New party's wins leave Delhi leadership unclearDecember 9, 2013 @ 2:05 am
NEW DELHI (AP) - A new political party pledging to sweep corruption from the Indian capital made surprising gains in state elections, grabbing a huge share of votes from the incumbent Congress party and leaving Delhi with no clear leader on Monday _ and no party willing to form a coalition.
The fledgling Aam Aadmi Party, or Common Man's Party, seized 28 of Delhi's 70 assembly seats just nine months after its formation. The Hindu nationalist Bharatiya Janata Party took first place with 31, while Congress was left with a meager eight, a stunning decline from its previous 43.
All three ruled out entering into a governing alliance, leaving the capital in a leadership lurch and raising the possibility of new elections.
"Since I don't have the magic number of 36, I really cannot be part of the government formation in Delhi," the BJP's chief ministerial candidate, Harsh Vardhan, said after the election results were released late Sunday.
The Aam Aadmi Party was just as adamant about remaining on the outside.
"We are not going to form the government. We will sit in the opposition," top AAP member Yogendra Yadav said, according to the Press Trust of India news agency. "We have not got a majority, so it is very surprising that the No. 1 party (BJP) is not ready to form the government and telling us to do so."
The statements seemed to suggest that neither party would seek to form an insecure minority government that would have to rely on outside support. The idea of poaching Congress members appeared anathema to both parties bent on giving the capital's 17 million people a fresh start.
"I don't believe in coalition politics," said AAP's founder, Arvind Kejriwal, a former tax accountant who last year organized enormous anti-corruption protests that helped make India's systematic graft a subject of national outrage.
Delhi may be left with a nonpartisan caretaker administration until new elections can be held.
Experts said the AAP's success in the capital, which it hopes to repeat in nationwide elections next year, resulted from its singular focus on eliminating the corruption that plagues all levels of Indian government, from top officials embroiled in multimillion-dollar scandals to minor bureaucrats demanding token bribes for basic services.
The party chose a broom as its symbol, signifying its promise to sweep government clean.
It carried out a two-pronged campaign _ reaching out to university professors, activists and students by social media while sending hundreds of volunteers into Delhi's poorest neighborhoods.
The platform hit a nerve. Already reeling from runaway inflation and slowing economic growth, Delhi residents have become incensed over graft.
"What was incredible was the cross-section support for AAP from top-level elites to rickshaw drivers and house cleaners, from rich, poor, young and old," Delhi-based independent political analyst Arati Jerath said. "The dominant emotion was disillusionment with mainstream parties and traditional politics, with their cold, mathematical calculations over how to woo voters."

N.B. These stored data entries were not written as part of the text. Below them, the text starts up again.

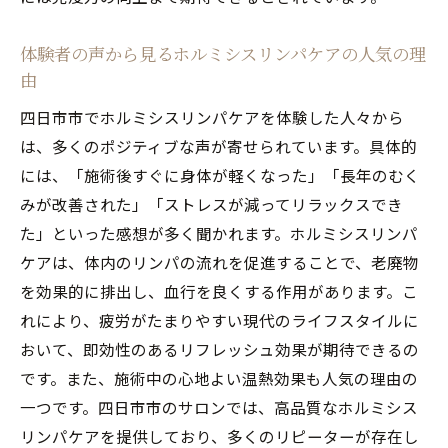
体験者の声から見るホルミシスリンパケアの人気の理
由
四日市市でホルミシスリンパケアを体験した人々から
は、多くのポジティブな声が寄せられています。具体的
には、「施術後すぐに身体が軽くなった」「長年のむく
みが改善された」「ストレスが減ってリラックスでき
た」といった感想が多く聞かれます。ホルミシスリンパ
ケアは、体内のリンパの流れを促進することで、老廃物
を効果的に排出し、血行を良くする作用があります。こ
れにより、疲労がたまりやすい現代のライフスタイルに
おいて、即効性のあるリフレッシュ効果が期待できるの
です。また、施術中の心地よい温熱効果も人気の理由の
一つです。四日市市のサロンでは、高品質なホルミシス
リンパケアを提供しており、多くのリピーターが存在し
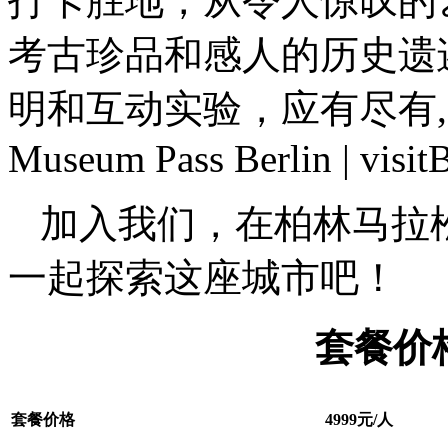
打卡胜地，从令人惊叹的
考古珍品和感人的历史遗
明和互动实验，应有尽有
Museum Pass Berlin | visitB
加入我们，在柏林马拉
一起探索这座城市吧！
套餐价
套餐价格
4999元/人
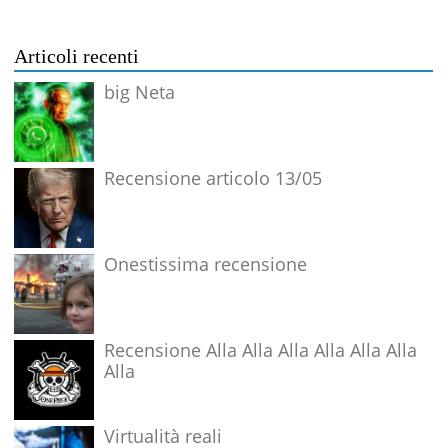
Articoli recenti
big Neta
Recensione articolo 13/05
Onestissima recensione
Recensione Alla Alla Alla Alla Alla Alla
Alla
Virtualità reali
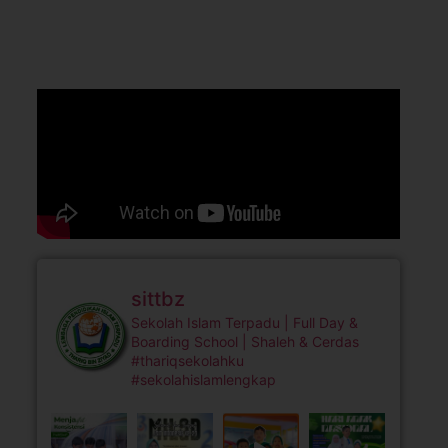
sittbz
Sekolah Islam Terpadu | Full Day &
Boarding School | Shaleh & Cerdas
#thariqsekolahku
#sekolahislamlengkap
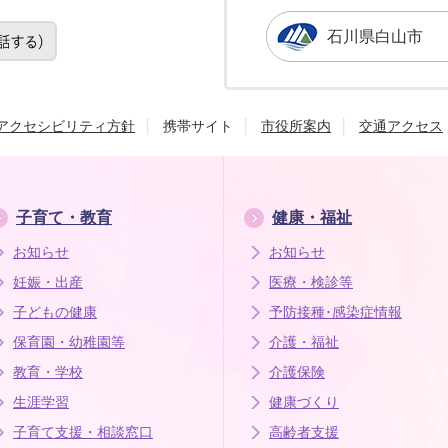
石川県白山市
アクセシビリティ方針
携帯サイト
市役所案内
交通アクセス
子育て・教育
健康・福祉
お知らせ
お知らせ
妊娠・出産
医療・検診等
子どもの健康
予防接種･感染症情報
保育園・幼稚園等
介護・福祉
教育・学校
介護保険
生涯学習
健康づくり
子育て支援・相談窓口
高齢者支援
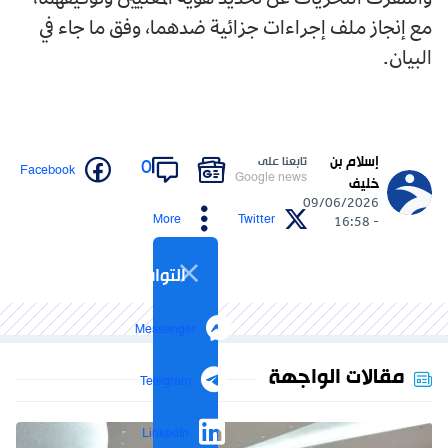
مع إنجاز ملف إجراءات جزائية ضدهما، وفق ما جاء في
البيان.
إسلام بن
تابعنا على
0
Facebook
Google news
خليف
09/06/2026
More
Twitter
- 16:58
التواصل الاجتماعي
Messenger
مقالات الواجهة
Telegram
LinkedIn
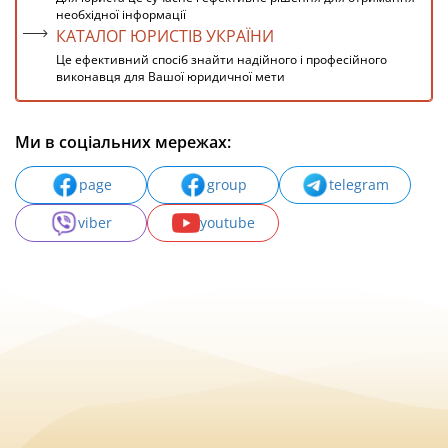
необхідної інформації
КАТАЛОГ ЮРИСТІВ УКРАЇНИ
Це ефективний спосіб знайти надійного і професійного
виконавця для Вашої юридичної мети
Ми в соціальних мережах:
page
group
telegram
viber
youtube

The Washington-based Global Financial Integrity institute estimates that bribery, corruption and kickbacks in India have resulted in at least $462 billion being secreted in foreign accounts since 1948. In 2010, Indians moved $1.6 billion overseas, according to the watchdog, which listed India in the top 10 countries sending illicit funds abroad.
Leaders of the Congress party _ long the dominant force in Indian politics _ pledged a period of soul-searching to analyze what went wrong in the elections. Congress also lost by landslides to BJP in the states of Rajasthan, Chhattisgarh and Madhya Pradesh.
"We will introspect and take action to rectify our mistakes," Congress leader Sonia Gandhi said, before calling an emergency meeting of party officials Monday.
Votes were still being counted in northeast Mizoram state, with results expected late Monday.